David Leckie would be a wonderful media mogul if he owned his own TV network. The man who made Channel Nine No. 1 for the Packers and Seven No. 1 for Kerry Stokes is loud, colourful, rude, aggressive and ideal for the role.
And even though he’s the hired help, he has probably made enough to buy one, provided it were Nine, which can now be had for next-to-nothing if you’re prepared to take on its $3.7 billion in debts.
There’s no doubt his old network misses him, too. With Leckie in charge, Seven has knocked Nine off the pedestal it occupied for 20 years, dominated breakfast TV, taken the No. 1 spot in news and grabbed almost 40% of available ad revenue.
“He’s a genius,” says one media executive who knows him well, “if you can put up with the raving.” Leckie swears, shouts, rants and bullies, but that’s just his style.

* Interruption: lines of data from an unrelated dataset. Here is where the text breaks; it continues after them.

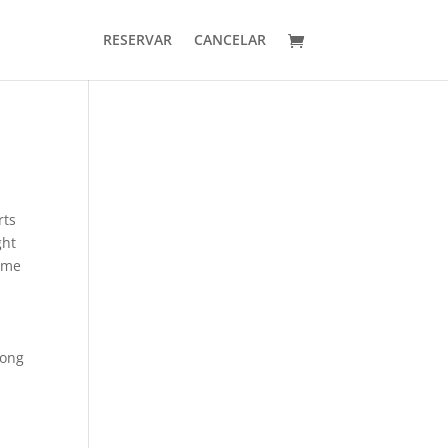
RESERVAR
CANCELAR
rts
ght
some
mong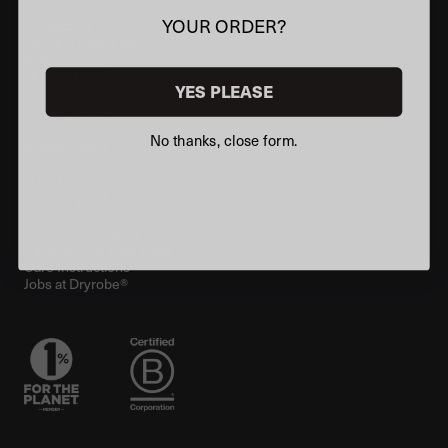
FAQs
YOUR ORDER?
Contact Us
Delivery Information
Returns Policy
Make A Return
YES PLEASE
Discounts
Student Beans
Klarna
No thanks, close form.
Information
How To Choose
Custom Products
Store Locator
Customer Reviews
Performance Guarantee
Care Instructions
Jobs at Dryrobe®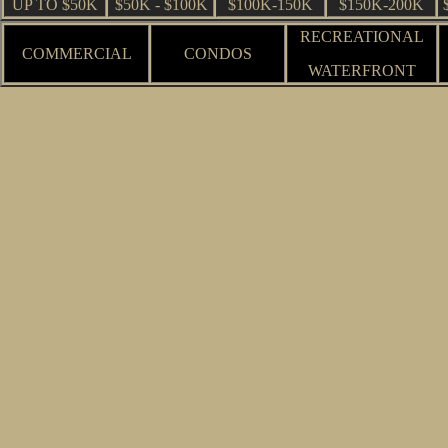
UP TO $50K
$50K - $100K
$100K-150K
$150K-200K
RECREATIONAL
COMMERCIAL
CONDOS
WATERFRONT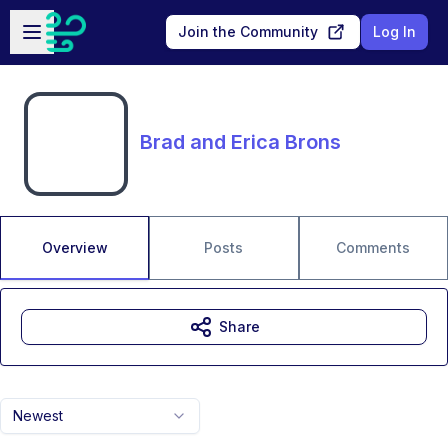
Skip to main content
Open sidebar
Join the Community
Log In
Brad and Erica Brons
Overview
Posts
Comments
Share
Newest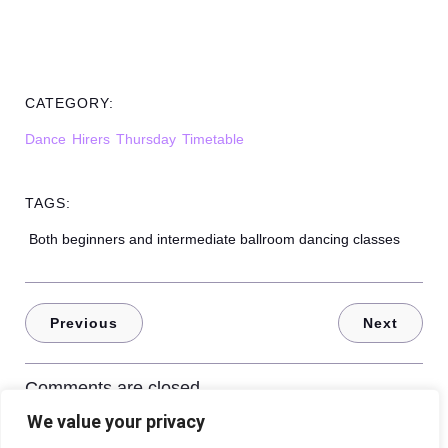
CATEGORY:
Dance
Hirers
Thursday
Timetable
TAGS:
Both beginners and intermediate ballroom dancing classes
Previous
Next
Comments are closed
We value your privacy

Recently, however, his performances have worried people. At the launch of Seven’s 2012 season, he treated media buyers and journalists to a mixture of “outbursts, forgetfulness, humour, and occasionally indecipherable words”. After a similar show in 2009, there were suggestions he had an alcohol problem and had been in rehab. These were dismissed as “rubbish” by Leckie, who says he has never been fitter.

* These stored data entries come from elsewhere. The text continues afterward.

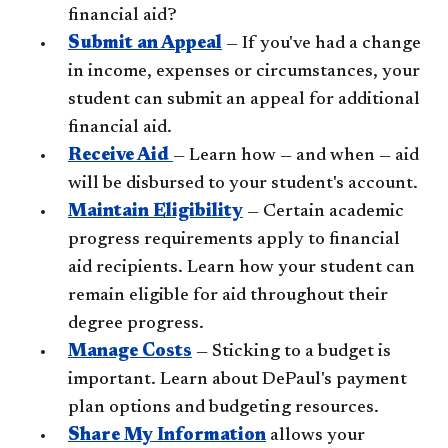
financial aid?
Submit an Appeal
— If you've had a change
in income, expenses or circumstances, your
student can submit an appeal for additional
financial aid.
Receive Aid
— Learn how — and when — aid
will be disbursed to your student's account.
Maintain Eligibility
— Certain academic
progress requirements apply to financial
aid recipients. Learn how your student can
remain eligible for aid throughout their
degree progress.
Manage Costs
— Sticking to a budget is
important. Learn about DePaul's payment
plan options and budgeting resources.
Share My Information
allows your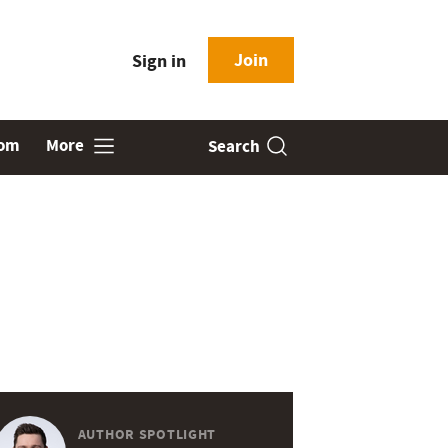
Join
Sign in
oom
More
Search
AUTHOR SPOTLIGHT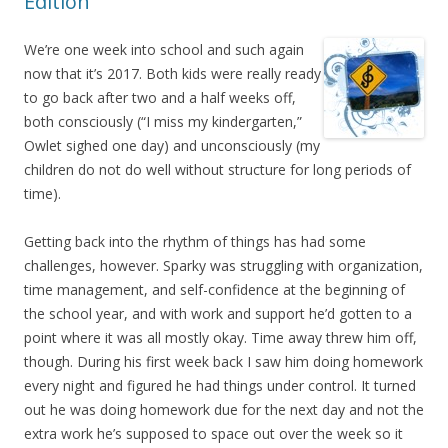
Edition
We’re one week into school and such again
now that it’s 2017. Both kids were really ready
to go back after two and a half weeks off,
both consciously (“I miss my kindergarten,”
Owlet sighed one day) and unconsciously (my
children do not do well without structure for long periods of
time).
Getting back into the rhythm of things has had some
challenges, however. Sparky was struggling with organization,
time management, and self-confidence at the beginning of
the school year, and with work and support he’d gotten to a
point where it was all mostly okay. Time away threw him off,
though. During his first week back I saw him doing homework
every night and figured he had things under control. It turned
out he was doing homework due for the next day and not the
extra work he’s supposed to space out over the week so it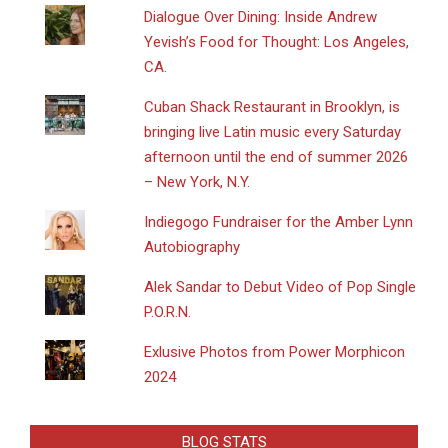
Dialogue Over Dining: Inside Andrew
Yevish’s Food for Thought: Los Angeles,
CA.
​Cuban Shack Restaurant in Brooklyn, is
bringing live Latin music every Saturday
afternoon until the end of summer 2026
– New York, N.Y.
Indiegogo Fundraiser for the Amber Lynn
Autobiography
Alek Sandar to Debut Video of Pop Single
P.O.R.N.
Exlusive Photos from Power Morphicon
2024
BLOG STATS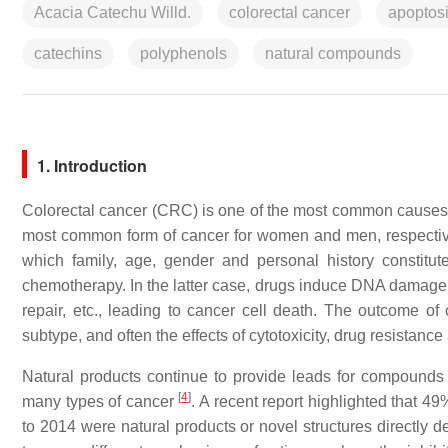
Acacia Catechu Willd.
colorectal cancer
apoptos
catechins
polyphenols
natural compounds
1. Introduction
Colorectal cancer (CRC) is one of the most common causes
most common form of cancer for women and men, respective
which family, age, gender and personal history constitut
chemotherapy. In the latter case, drugs induce DNA damage or
repair, etc., leading to cancer cell death. The outcome of
subtype, and often the effects of cytotoxicity, drug resista
Natural products continue to provide leads for compounds e
[
4
]
many types of cancer
. A recent report highlighted that 4
to 2014 were natural products or novel structures directly 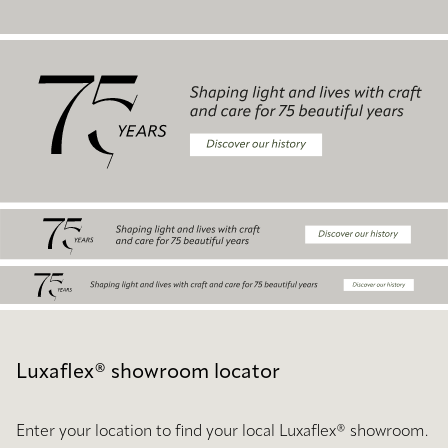
Luxaflex® showroom locator
Enter your location to find your local Luxaflex® showroom.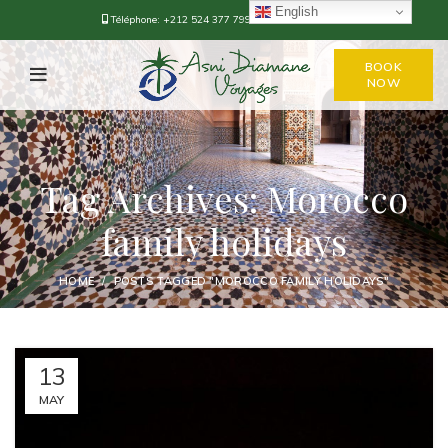
English
Téléphone:
+212 524 377 799
-
+212 668-376778
BOOK
NOW
Tag Archives: Morocco
family holidays
HOME
POSTS TAGGED "MOROCCO FAMILY HOLIDAYS"
13
MAY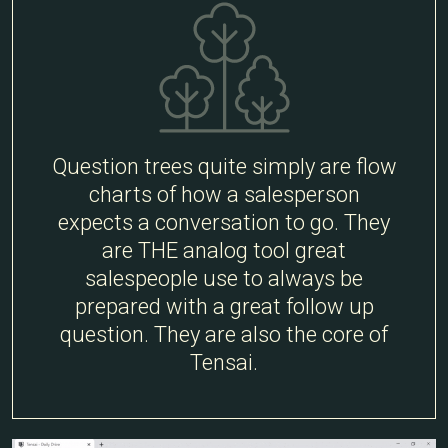
Question trees quite simply are flow
charts of how a salesperson
expects a conversation to go. They
are THE analog tool great
salespeople use to always be
prepared with a great follow up
question. They are also the core of
Tensai.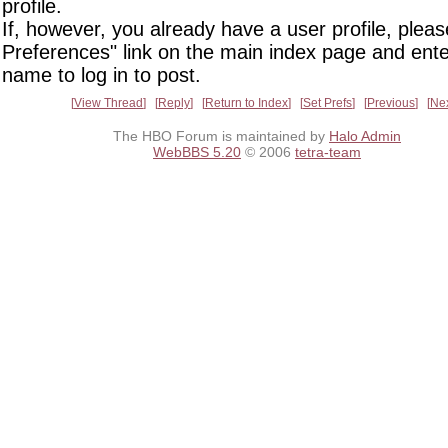
profile.
If, however, you already have a user profile, pleas
Preferences" link on the main index page and ente
name to log in to post.
View Thread
Reply
Return to Index
Set Prefs
Previous
Ne
The HBO Forum is maintained by
Halo Admin
WebBBS 5.20
© 2006
tetra-team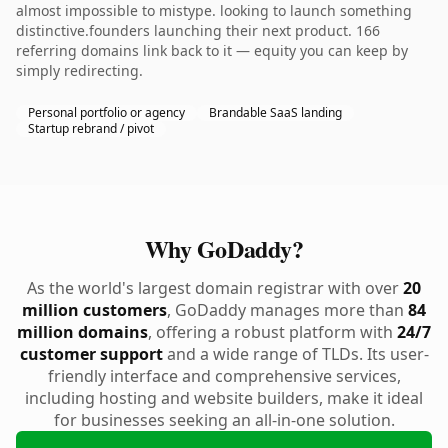
almost impossible to mistype. looking to launch something
distinctive.founders launching their next product. 166
referring domains link back to it — equity you can keep by
simply redirecting.
Personal portfolio or agency
Brandable SaaS landing
Startup rebrand / pivot
Why GoDaddy?
As the world's largest domain registrar with over
20
million customers
, GoDaddy manages more than
84
million domains
, offering a robust platform with
24/7
customer support
and a wide range of TLDs. Its user-
friendly interface and comprehensive services,
including hosting and website builders, make it ideal
for businesses seeking an all-in-one solution.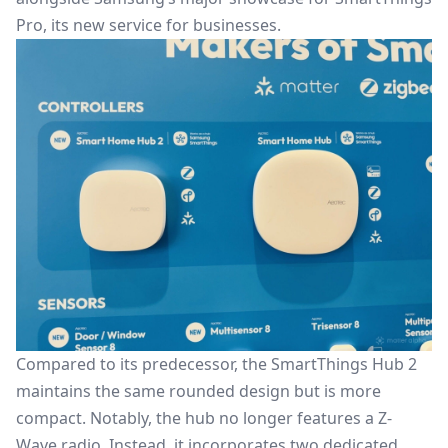
Pro, its new service for businesses.
Compared to its predecessor, the SmartThings Hub 2
maintains the same rounded design but is more
compact. Notably, the hub no longer features a Z-
Wave radio. Instead, it incorporates two dedicated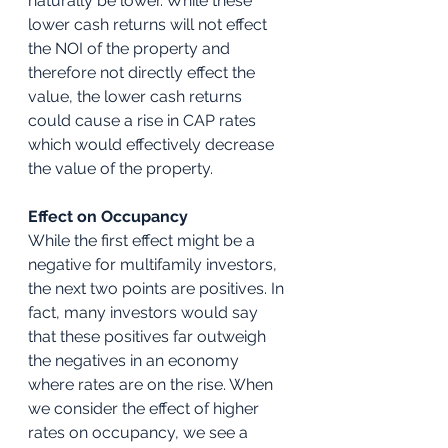
naturally be lower. While these 
lower cash returns will not effect 
the NOI of the property and 
therefore not directly effect the 
value, the lower cash returns 
could cause a rise in CAP rates 
which would effectively decrease 
the value of the property.
Effect on Occupancy
While the first effect might be a 
negative for multifamily investors, 
the next two points are positives. In 
fact, many investors would say 
that these positives far outweigh 
the negatives in an economy 
where rates are on the rise. When 
we consider the effect of higher 
rates on occupancy, we see a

Leckie is only 60, and should have a few years in him yet, but he announced last month that he’ll be stepping down next November when his contract expires, and, sad to say, he’s being pushed.
“David has to realise he’s in the twilight of his career,” Stokes’s right-hand man Peter Gemmell told Seven’s sales director, James Warburton, last year, according to affidavits filed in Sydney’s Supreme Court. And Leckie’s best mate, news and current affairs boss Peter Meakin, is said to have agreed.

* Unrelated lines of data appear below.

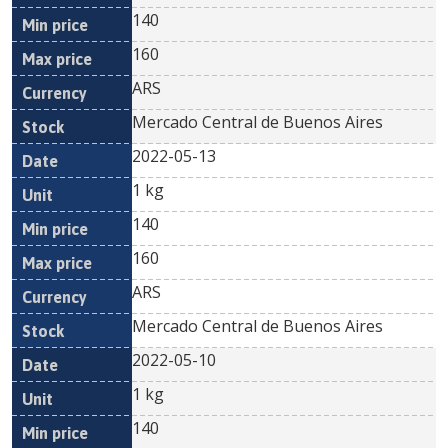
140
160
ARS
Mercado Central de Buenos Aires
2022-05-13
1 kg
140
160
ARS
Mercado Central de Buenos Aires
2022-05-10
1 kg
140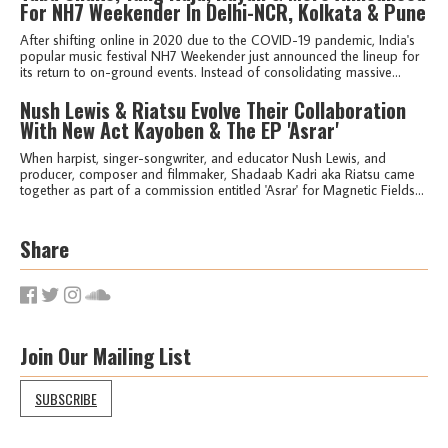
For NH7 Weekender In Delhi-NCR, Kolkata & Pune
After shifting online in 2020 due to the COVID-19 pandemic, India's
popular music festival NH7 Weekender just announced the lineup for
its return to on-ground events. Instead of consolidating massive...
Nush Lewis & Riatsu Evolve Their Collaboration
With New Act Kayoben & The EP 'Asrar'
When harpist, singer-songwriter, and educator Nush Lewis, and
producer, composer and filmmaker, Shadaab Kadri aka Riatsu came
together as part of a commission entitled 'Asrar' for Magnetic Fields...
Share
Join Our Mailing List
SUBSCRIBE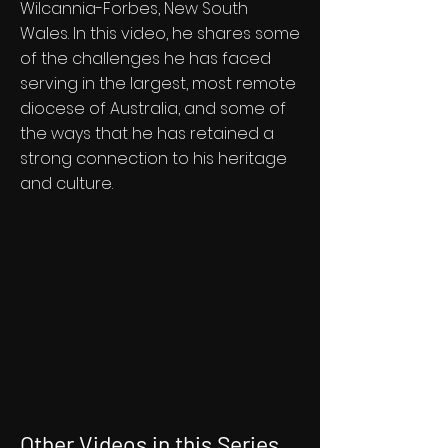
Wilcannia-Forbes, New South
Wales. In this video, he shares some
of the challenges he has faced
serving in the largest, most remote
diocese of Australia, and some of
the ways that he has retained a
strong connection to his heritage
and culture.
Other Videos in this Series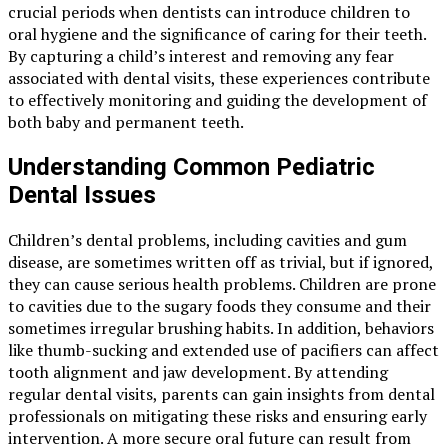
crucial periods when dentists can introduce children to
oral hygiene and the significance of caring for their teeth.
By capturing a child’s interest and removing any fear
associated with dental visits, these experiences contribute
to effectively monitoring and guiding the development of
both baby and permanent teeth.
Understanding Common Pediatric
Dental Issues
Children’s dental problems, including cavities and gum
disease, are sometimes written off as trivial, but if ignored,
they can cause serious health problems. Children are prone
to cavities due to the sugary foods they consume and their
sometimes irregular brushing habits. In addition, behaviors
like thumb-sucking and extended use of pacifiers can affect
tooth alignment and jaw development. By attending
regular dental visits, parents can gain insights from dental
professionals on mitigating these risks and ensuring early
intervention. A more secure oral future can result from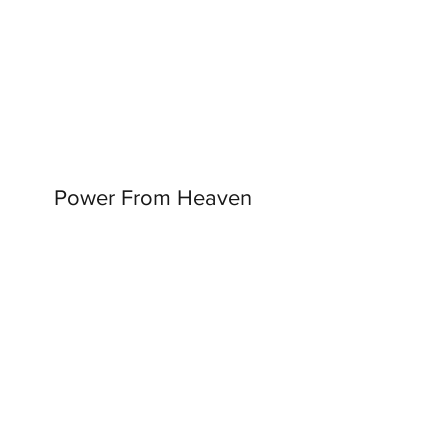
Power From Heaven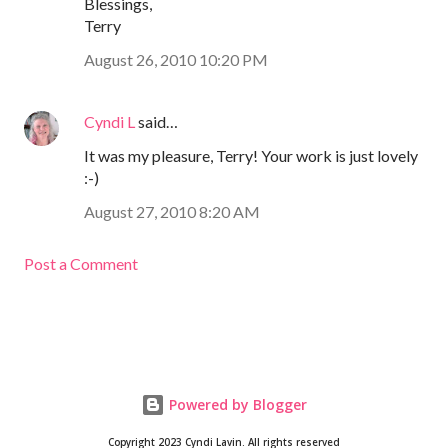
Blessings,
Terry
August 26, 2010 10:20 PM
Cyndi L
said…
It was my pleasure, Terry! Your work is just lovely
:-)
August 27, 2010 8:20 AM
Post a Comment
Powered by Blogger
Copyright 2023 Cyndi Lavin. All rights reserved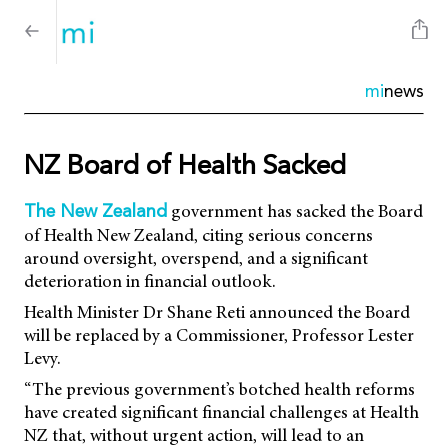
mi
news
NZ Board of Health Sacked
government has sacked the Board
The New Zealand
of Health New Zealand, citing serious concerns
around oversight, overspend, and a significant
deterioration in financial outlook.
Health Minister Dr Shane Reti announced the Board
will be replaced by a Commissioner, Professor Lester
Levy.
“The previous government’s botched health reforms
have created significant financial challenges at Health
NZ that, without urgent action, will lead to an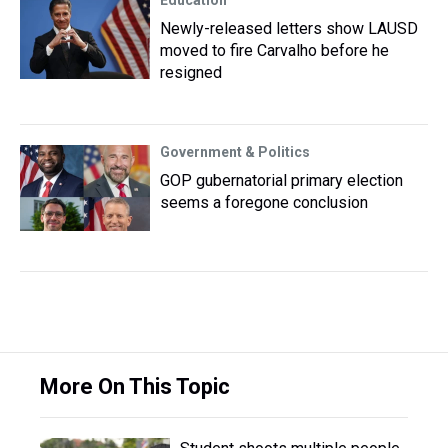
Education
Newly-released letters show LAUSD
moved to fire Carvalho before he
resigned
Government & Politics
GOP gubernatorial primary election
seems a foregone conclusion
More On This Topic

Back then, the media maestro was not prepared to make way for a younger man, even after 20 years at the top. “I’m tired, it’s time, I have no choice. I will still be involved though,” he allegedly told Warburton, who had been offered his job by Stokes. “I will not leave my office, I will still call people, I will still call the shots. I am the frigging boss of the f-ckwits at WAN, I will fix them right up.”
The “f-ckwits” at WAN were Leckie’s fellow directors at West Australian Newspapers (now controlled by Stokes), whom he allegedly described as “dopes” and “idiots”, who knew nothing about TV and couldn’t put a newspaper together. He supposedly declared a similar regard for Seven’s media buyers.
Outbursts like this have earnt Leckie the title of “most unorthodox CEO in Australia’s top 200 companies”, but Nine has bred several similar characters. Leckie’s mentor Sam Chisholm was just as colourful; John Alexander, who followed him as CEO in 2002, was probably more ruthless; and Eddie McGuire introduced “bone” to the lexicon.
And then of course there was Kerry Packer and his father Sir Frank.
Even James has strutted his TV stuff: when Leckie bowled up to the billionaire at a party in 2009 the (then) owner of Nine told his former mentor angrily to “f-ck off”. Furious at Today Tonight‘s coverage of his casino losses and links to Scientology, James then inquired: “You want to go outside now? Let’s do it.”
In happier days, Packer jnr had given the former ad salesman a gold Rolex for winning 100 ratings periods on the trot.
So why on earth did Kerry get rid of him? It seems he wouldn’t do what he was told, and treated the network like he owned it. Leckie didn’t exactly slug it out with the Big Fella, who liked to shout at him for an hour in their weekly meetings, but he was one of the few who stood his ground and didn’t flinch. At two metres tall, he was big enough to do so.